Start of Block

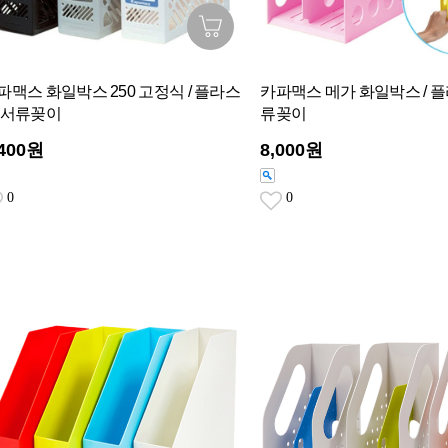
파맥스 화일박스 250 고정식 / 플라스
카파맥스 메가 화일박스 / 
 서류꽂이
류꽂이
,400원
8,000원
0
0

End of Block

* THE PROBLEM:
Please output all the data exactly as given, with the pictures omitted.

* RESPONSE FOR THIS EXERCISE:
파맥스 화일박스 250 고정식 / 플라스
카파맥스 메가 화일박스 / 
 서류꽂이
류꽂이
,400원
8,000원
0
0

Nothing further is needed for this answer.